Quick Fixes to High School

easier than tying this knot

If one thing could rival America’s national debt, then it could be the amount of problems in the American educational system.  The most glaring and discussed ones usually concern college tuition traps and teacher wages.  Big problems like these are totally valid criticisms.  Personally, as a highschool student, I find many faults in entire education process as a whole.  Unfortunately, these huge issues do not have neat solutions.

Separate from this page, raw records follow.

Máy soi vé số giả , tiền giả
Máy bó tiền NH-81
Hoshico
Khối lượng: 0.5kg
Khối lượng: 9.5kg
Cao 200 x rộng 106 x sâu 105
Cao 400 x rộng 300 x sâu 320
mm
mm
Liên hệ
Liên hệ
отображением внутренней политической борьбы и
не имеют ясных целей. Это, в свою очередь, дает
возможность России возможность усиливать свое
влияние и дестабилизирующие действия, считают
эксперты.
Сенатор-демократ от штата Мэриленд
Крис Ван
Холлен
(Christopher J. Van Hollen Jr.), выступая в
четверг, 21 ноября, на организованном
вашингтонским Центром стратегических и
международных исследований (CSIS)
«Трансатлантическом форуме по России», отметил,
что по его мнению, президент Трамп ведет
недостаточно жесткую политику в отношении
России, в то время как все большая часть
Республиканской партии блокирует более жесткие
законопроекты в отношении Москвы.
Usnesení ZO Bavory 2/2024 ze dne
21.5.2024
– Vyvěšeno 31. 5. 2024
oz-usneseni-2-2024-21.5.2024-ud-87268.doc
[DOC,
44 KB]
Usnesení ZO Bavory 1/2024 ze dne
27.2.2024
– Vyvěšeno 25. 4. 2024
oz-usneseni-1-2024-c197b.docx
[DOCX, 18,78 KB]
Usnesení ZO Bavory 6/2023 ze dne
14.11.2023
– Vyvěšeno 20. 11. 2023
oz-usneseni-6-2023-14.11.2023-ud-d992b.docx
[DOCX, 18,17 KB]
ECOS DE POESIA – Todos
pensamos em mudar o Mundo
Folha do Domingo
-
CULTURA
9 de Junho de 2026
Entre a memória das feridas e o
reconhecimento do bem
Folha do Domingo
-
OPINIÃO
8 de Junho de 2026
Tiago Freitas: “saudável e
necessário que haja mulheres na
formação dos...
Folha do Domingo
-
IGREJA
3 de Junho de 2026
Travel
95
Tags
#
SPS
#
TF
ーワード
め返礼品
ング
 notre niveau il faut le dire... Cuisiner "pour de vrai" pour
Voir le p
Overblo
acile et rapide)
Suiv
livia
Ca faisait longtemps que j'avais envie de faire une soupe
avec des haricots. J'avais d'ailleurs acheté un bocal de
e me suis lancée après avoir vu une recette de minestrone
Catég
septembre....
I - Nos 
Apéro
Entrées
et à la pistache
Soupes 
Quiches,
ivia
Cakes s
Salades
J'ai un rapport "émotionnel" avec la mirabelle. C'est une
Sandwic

Here’s a bit about myself before I continue: I’m three weeks into my junior year of highschool.  I go to a highly-ranked public school in upstate New York, so I know that my perspective will not be everyone’s.  I’m an A student.  Here’s my complaint: There are aspects of grading that are very unreasonable, and in some instances the methods of teaching go directly against the essence of the subject (which is a problem…the point is to prepare us for real-world application…).  Luckily, there are some easy fixes that can make education a bit more reasonable.

General

  • Problem #1: the expectation of “perfect attendance” is absurd.  This standard is detrimental to not only physical health (school is basically a giant petri dish of seasonal maladies) but also to mental health.  I have witnessed the mental-breakdowns of so many students that could easily be relieved by a one-day, even a half-day break from school.  In one respect, I am totally wrong, of course: it is so unnecessarily difficult to catch up missed work that we are forced to attend school, throats hacking and minds cracking all the while.
  • An additional point: this expectation is especially absurd because even adults are not held to this expectation.  Y’all get an allotted number of vacation days that you can use when you’re sick, too busy, or too tired.  Because relieved employees are more productive, right?  Why isn’t this applied to school children?  
  • The solution: Treat us like adults!  Isn’t that the point of highschool: prepare us for the grown-up world?  Well in that case, give us some days that we are allowed to miss with no penalty!  And furthermore, be more lenient to students who have been ill and need time to catch up.  If leniency if not your style, then make a greater effort to catch them up.  With rapid-fire internet connection with student and school, this is literally so easy.  Just help.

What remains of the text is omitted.